Write out each line of the entries below that holds the word "Grande".
****************
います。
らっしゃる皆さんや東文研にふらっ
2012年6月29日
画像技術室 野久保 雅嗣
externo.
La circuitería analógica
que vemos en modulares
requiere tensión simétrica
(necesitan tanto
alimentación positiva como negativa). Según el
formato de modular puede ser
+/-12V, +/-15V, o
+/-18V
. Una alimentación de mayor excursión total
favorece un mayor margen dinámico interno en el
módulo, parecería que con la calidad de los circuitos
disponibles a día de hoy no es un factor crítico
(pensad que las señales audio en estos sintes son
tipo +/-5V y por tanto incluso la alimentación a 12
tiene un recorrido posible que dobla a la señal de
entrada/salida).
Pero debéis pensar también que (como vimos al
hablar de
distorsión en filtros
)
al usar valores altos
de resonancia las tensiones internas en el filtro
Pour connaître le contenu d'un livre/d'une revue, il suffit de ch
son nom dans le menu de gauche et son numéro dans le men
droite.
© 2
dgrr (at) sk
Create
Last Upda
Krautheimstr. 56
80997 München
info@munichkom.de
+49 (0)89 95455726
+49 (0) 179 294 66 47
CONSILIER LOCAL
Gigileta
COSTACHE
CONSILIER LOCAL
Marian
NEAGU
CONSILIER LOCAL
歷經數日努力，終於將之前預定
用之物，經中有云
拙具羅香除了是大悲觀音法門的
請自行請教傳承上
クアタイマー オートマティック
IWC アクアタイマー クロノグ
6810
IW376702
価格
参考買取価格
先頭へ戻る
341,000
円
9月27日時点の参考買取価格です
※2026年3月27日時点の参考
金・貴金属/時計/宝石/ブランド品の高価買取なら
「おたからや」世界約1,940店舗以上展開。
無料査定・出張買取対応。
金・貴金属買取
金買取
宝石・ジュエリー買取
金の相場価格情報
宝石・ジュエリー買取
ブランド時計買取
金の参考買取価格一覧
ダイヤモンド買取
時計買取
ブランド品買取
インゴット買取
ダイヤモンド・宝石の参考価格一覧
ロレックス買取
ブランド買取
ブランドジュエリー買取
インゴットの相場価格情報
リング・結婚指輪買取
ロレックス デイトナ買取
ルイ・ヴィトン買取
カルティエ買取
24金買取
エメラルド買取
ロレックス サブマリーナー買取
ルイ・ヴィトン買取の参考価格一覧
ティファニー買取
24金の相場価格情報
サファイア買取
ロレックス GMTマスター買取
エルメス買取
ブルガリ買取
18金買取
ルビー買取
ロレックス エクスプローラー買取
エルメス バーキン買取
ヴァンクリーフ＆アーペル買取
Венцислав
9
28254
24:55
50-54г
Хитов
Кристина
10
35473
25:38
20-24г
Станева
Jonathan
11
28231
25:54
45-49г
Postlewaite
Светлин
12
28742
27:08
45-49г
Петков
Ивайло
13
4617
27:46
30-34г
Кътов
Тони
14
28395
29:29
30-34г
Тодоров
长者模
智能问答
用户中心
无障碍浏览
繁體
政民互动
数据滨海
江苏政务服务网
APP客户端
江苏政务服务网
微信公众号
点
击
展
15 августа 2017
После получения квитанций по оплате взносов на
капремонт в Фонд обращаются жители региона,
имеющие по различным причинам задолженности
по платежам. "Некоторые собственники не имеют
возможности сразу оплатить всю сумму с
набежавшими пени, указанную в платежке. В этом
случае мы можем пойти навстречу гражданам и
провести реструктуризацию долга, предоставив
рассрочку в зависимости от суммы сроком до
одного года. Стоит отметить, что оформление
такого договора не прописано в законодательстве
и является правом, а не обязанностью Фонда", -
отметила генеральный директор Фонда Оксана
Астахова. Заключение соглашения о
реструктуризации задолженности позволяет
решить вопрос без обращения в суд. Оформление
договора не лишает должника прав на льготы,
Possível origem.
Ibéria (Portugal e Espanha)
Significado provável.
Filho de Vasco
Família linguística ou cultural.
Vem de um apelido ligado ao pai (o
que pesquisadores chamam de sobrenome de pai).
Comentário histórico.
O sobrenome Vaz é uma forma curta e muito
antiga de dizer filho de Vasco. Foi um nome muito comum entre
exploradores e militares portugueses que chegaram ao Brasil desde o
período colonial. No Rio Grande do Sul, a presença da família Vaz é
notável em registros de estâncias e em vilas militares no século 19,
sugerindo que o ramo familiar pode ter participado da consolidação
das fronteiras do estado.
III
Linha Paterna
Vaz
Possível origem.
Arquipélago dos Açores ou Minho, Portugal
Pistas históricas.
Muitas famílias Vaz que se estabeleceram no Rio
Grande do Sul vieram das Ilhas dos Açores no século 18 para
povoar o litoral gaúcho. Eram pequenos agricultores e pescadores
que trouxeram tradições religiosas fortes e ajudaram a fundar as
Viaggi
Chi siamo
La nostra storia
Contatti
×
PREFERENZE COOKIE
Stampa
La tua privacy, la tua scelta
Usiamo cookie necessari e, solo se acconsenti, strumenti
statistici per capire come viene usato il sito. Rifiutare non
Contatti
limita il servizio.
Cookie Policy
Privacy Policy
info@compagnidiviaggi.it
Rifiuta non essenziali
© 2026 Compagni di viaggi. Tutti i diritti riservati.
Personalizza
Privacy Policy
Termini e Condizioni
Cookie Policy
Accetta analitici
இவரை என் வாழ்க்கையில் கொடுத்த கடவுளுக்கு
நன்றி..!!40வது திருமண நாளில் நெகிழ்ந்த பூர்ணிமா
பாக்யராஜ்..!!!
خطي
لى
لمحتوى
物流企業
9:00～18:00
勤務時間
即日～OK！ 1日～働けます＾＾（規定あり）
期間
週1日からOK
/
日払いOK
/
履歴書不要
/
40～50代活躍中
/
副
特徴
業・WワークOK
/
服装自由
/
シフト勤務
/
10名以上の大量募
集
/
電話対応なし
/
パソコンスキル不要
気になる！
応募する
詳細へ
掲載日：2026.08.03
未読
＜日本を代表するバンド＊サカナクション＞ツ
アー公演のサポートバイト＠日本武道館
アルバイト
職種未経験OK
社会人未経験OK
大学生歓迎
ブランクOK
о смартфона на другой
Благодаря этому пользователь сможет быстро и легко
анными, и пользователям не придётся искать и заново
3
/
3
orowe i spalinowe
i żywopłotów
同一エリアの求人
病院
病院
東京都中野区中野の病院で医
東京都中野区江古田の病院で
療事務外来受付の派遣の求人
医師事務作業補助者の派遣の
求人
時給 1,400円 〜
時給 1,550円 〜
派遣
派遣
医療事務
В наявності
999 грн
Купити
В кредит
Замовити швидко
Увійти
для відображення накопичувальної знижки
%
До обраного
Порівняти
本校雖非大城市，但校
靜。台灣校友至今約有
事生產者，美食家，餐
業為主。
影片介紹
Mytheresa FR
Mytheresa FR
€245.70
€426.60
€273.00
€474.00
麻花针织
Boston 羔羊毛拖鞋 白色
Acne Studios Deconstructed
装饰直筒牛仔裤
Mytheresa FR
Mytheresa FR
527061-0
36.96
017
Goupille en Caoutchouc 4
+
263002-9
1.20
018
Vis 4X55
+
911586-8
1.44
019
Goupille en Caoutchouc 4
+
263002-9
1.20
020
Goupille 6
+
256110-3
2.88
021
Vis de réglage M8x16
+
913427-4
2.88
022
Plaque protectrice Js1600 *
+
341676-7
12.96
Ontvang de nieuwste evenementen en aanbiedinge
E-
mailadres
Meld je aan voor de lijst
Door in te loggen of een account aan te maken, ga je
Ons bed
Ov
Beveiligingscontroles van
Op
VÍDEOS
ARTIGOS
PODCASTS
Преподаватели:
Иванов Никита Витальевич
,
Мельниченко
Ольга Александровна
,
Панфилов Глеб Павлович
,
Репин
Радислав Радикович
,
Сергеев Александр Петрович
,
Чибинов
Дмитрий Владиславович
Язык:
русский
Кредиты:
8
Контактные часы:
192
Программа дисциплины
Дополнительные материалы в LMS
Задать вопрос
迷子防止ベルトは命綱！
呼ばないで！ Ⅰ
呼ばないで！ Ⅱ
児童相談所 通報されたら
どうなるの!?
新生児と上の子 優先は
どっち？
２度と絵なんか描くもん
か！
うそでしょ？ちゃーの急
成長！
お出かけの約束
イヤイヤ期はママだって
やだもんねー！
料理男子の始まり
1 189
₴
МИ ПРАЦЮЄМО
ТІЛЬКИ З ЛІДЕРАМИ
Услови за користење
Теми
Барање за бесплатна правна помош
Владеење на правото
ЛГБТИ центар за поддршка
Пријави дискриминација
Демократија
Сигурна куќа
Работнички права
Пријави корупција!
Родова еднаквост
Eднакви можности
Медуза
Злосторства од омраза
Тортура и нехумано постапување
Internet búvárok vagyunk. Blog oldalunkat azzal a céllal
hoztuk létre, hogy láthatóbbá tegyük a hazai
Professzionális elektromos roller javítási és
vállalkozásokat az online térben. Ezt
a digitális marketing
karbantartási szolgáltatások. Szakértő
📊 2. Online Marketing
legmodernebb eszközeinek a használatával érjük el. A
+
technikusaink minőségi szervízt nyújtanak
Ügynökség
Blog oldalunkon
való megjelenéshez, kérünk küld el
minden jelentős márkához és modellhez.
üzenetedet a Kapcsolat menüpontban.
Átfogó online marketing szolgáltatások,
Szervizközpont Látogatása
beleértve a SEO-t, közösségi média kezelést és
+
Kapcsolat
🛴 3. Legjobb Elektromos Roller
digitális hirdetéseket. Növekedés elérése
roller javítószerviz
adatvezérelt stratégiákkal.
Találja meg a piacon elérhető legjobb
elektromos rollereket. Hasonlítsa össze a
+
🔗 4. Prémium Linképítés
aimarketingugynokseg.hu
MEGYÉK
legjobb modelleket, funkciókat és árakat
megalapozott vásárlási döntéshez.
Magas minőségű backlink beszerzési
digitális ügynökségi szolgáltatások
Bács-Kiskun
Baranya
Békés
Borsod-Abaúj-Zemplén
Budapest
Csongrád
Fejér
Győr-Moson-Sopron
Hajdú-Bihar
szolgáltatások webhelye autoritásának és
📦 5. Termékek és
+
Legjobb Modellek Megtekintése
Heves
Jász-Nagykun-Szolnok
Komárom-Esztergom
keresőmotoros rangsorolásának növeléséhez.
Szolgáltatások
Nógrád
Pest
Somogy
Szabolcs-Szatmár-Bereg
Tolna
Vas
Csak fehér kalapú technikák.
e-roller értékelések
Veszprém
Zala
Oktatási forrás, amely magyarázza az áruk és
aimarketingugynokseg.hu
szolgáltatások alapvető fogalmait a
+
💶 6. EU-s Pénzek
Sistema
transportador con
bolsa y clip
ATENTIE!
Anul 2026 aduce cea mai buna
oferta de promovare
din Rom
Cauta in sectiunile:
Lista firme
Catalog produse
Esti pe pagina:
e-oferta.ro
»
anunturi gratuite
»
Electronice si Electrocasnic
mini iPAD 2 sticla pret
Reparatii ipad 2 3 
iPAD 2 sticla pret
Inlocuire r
****************
=== Solution for this task ===
período colonial. No Rio Grande do Sul, a presença da família Vaz é
Grande do Sul vieram das Ilhas dos Açores no século 18 para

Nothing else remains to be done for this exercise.